An advocacy group and a union sued a Mission Viejo-based operator of California nursing homes this week, alleging that it has consistently understaffed many of its facilities to the detriment of patients. The action involves the largest number of nursing facilities ever included in such a lawsuit, the plaintiffs say.
"Study after study has shown a direct relationship between staffing and the quality of care at a nursing home," said Jennifer Kelly, a spokeswoman for Service Employees International Union Local 250, which, along with the California Alliance for Retired Americans, filed suit in Orange County Superior Court against Ensign Group Inc.
"There are a lot of examples of this at Ensign facilities," Kelly said. "A large number of their nursing homes over the past year have operated below California's minimum requirements for staffing."
Greg Stapley, a spokesman for Ensign, denied the allegation.
"I've seen the list [of facilities named in the suit] and none of it is accurate," Stapley said. "This is the second time they've filed a lawsuit, and it's just another attempt by this union to harass these facilities and their employees for refusing to unionize."
The lawsuit names half of the 26 nursing homes the company operates in California, including two in Orange County: Victoria Healthcare Center in Costa Mesa and Sea Cliff Healthcare Center in Huntington Beach.
Other Southern California facilities named in the suit include Brookfield Healthcare Center in Downey; Arbor Glen Care Center (formerly Glendora Care & Living Center) in Glendora; Atlantic Memorial Healthcare Center and Shoreline Healthcare Center, both in Long Beach; Panorama Gardens in Panorama City; Claremont Care Center in Pomona; Arroyo Vista Nursing Center in San Diego; and Whittier Hills Healthcare Center in Whittier.
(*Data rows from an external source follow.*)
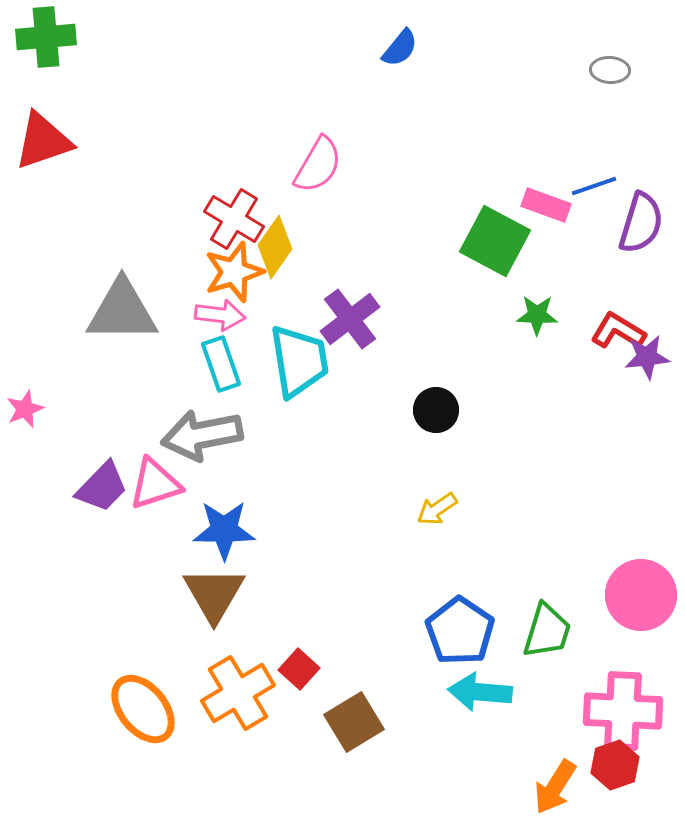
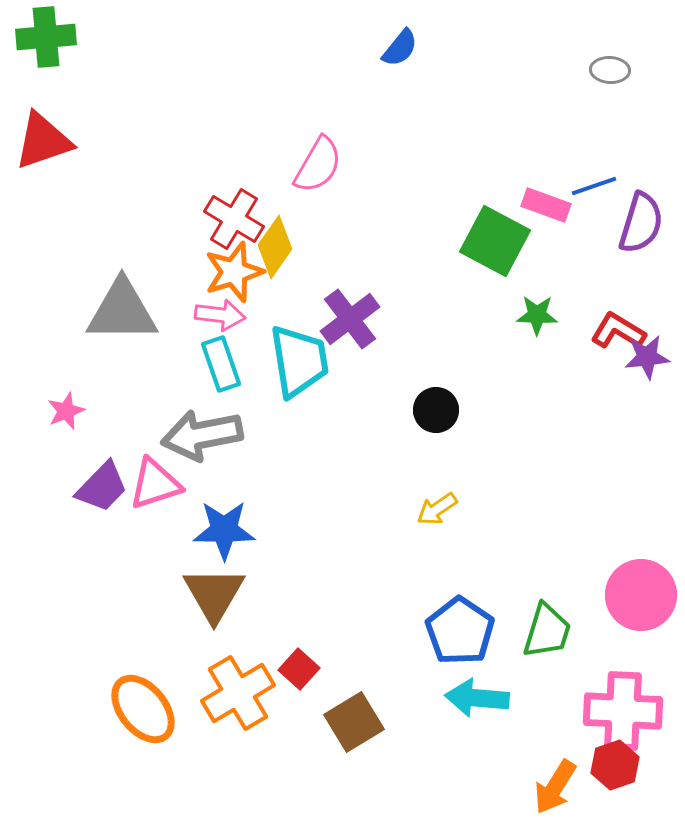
pink star: moved 41 px right, 2 px down
cyan arrow: moved 3 px left, 6 px down
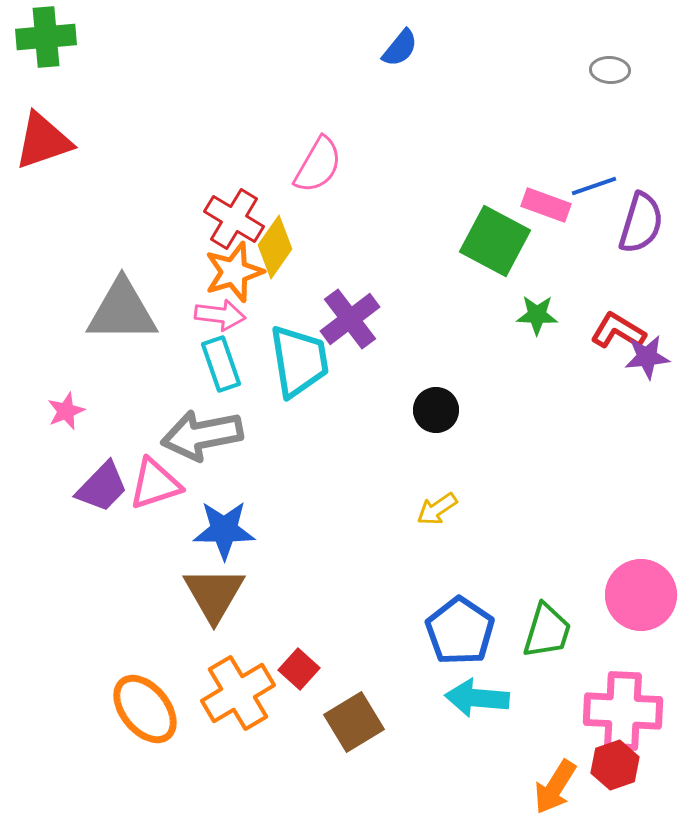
orange ellipse: moved 2 px right
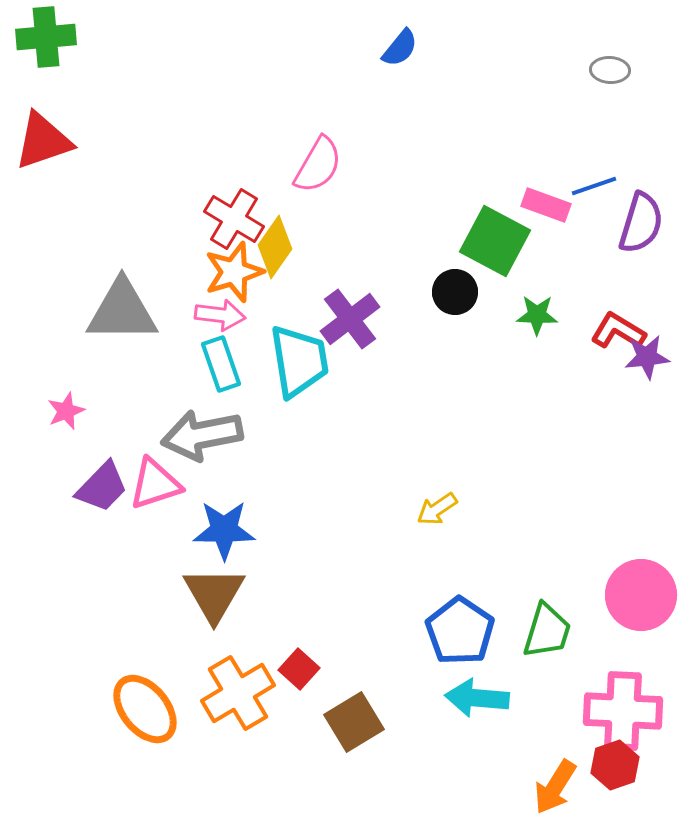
black circle: moved 19 px right, 118 px up
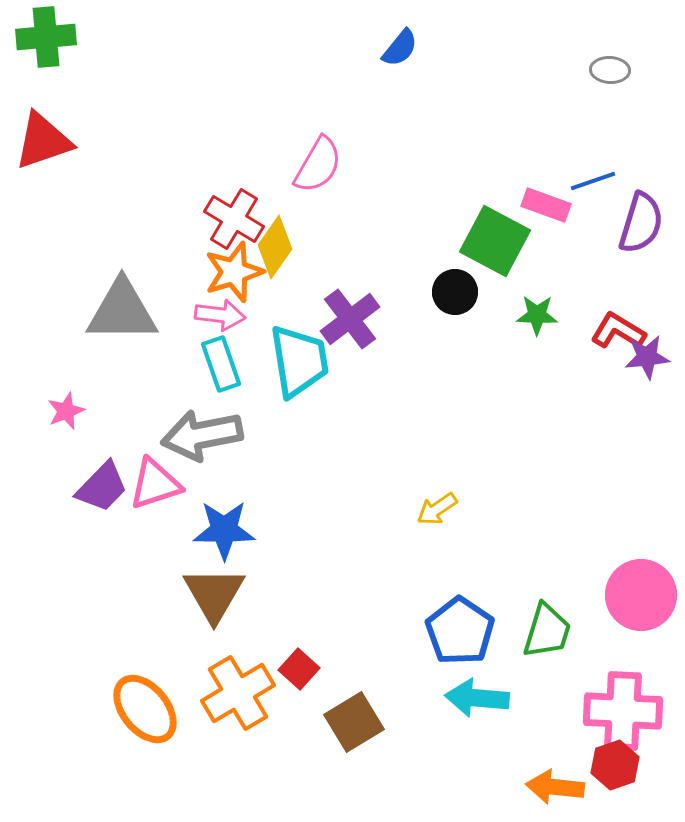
blue line: moved 1 px left, 5 px up
orange arrow: rotated 64 degrees clockwise
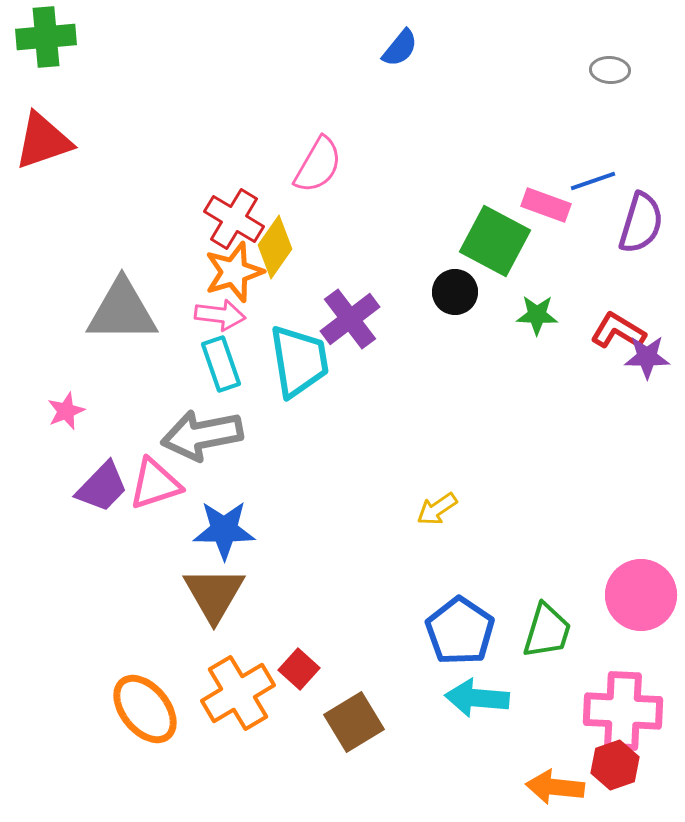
purple star: rotated 6 degrees clockwise
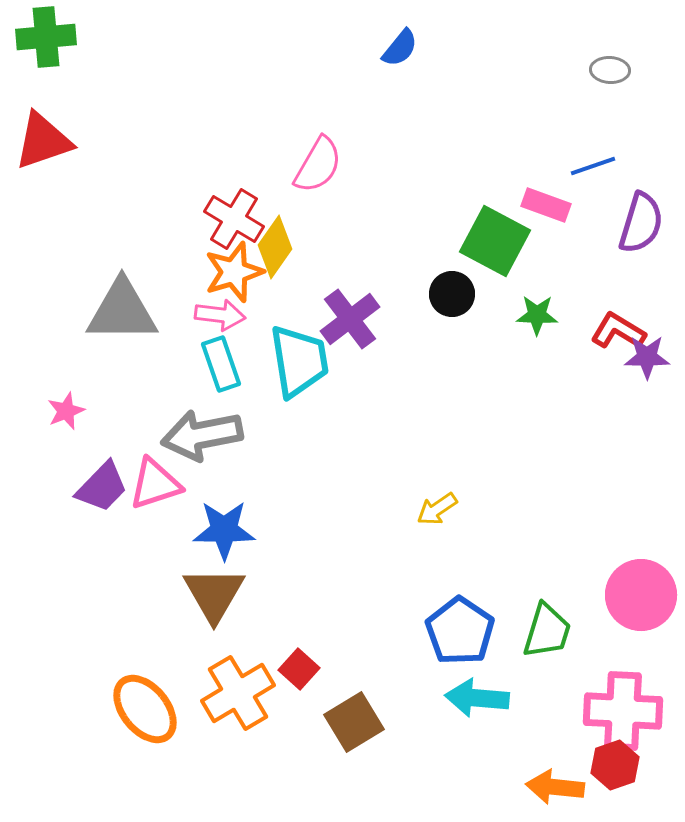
blue line: moved 15 px up
black circle: moved 3 px left, 2 px down
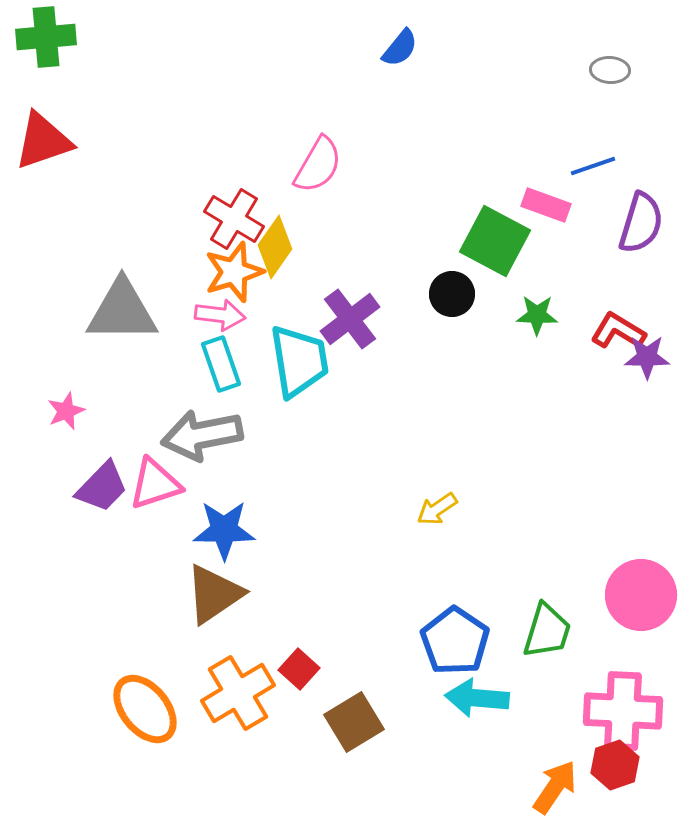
brown triangle: rotated 26 degrees clockwise
blue pentagon: moved 5 px left, 10 px down
orange arrow: rotated 118 degrees clockwise
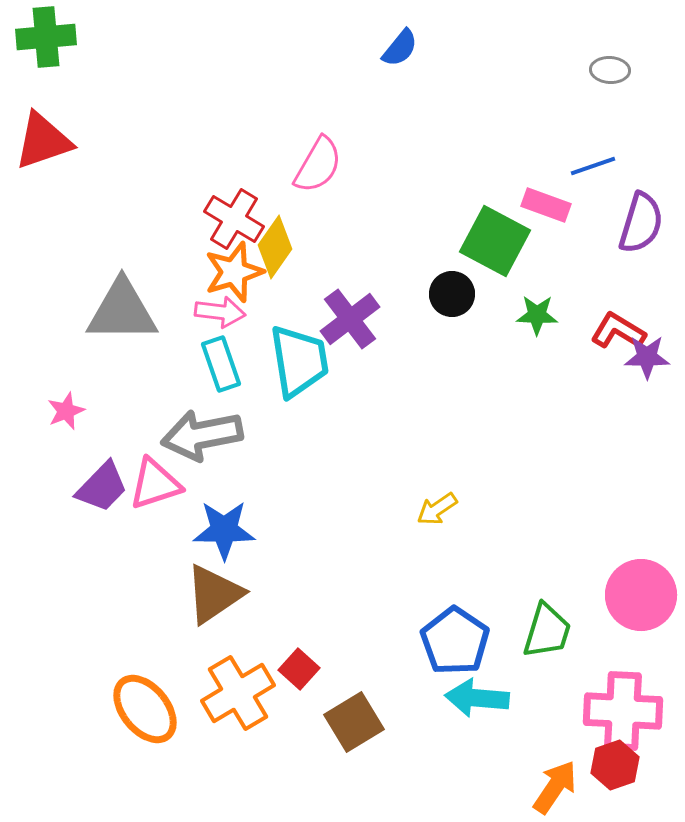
pink arrow: moved 3 px up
Three Northern California facilities were also named: Cloverdale Healthcare Center in Cloverdale, Ukiah Convalescent Hospital in Ukiah and Northbrook Nursing & Rehab Center in Willits.
The lawsuit alleges that those facilities violated California health and safety codes by failing to maintain minimum staffing during all or part of 2003.
State law requires a minimum of 3.2 skilled nursing hours per resident a day, the suit says, but some Ensign facilities operated with as little as 2.82 hours per resident per day.
"When a home short-staffs, you see an increase in patient injuries or falls, unexpected weight loss, because they have no help eating, and patients who have bed sores or open wounds because they're not being turned every three hours. You also have a higher number of residents strapped into chairs or beds because there isn't enough staff to monitor people who may be at risk for falls," Kelly said.
The lawsuit seeks an injunction requiring the facilities to increase staffing levels, financial restitution for any harm done to residents and possible fines for violating state law.
An earlier lawsuit -- filed against Northern California's Sonoma Healthcare Center, whose workers the union now represents -- was settled out of court, Stapley said.
"We have an excellent reputation for good care and are generally regarded as one of the better operators," he said. "We intend to defend this lawsuit vigorously."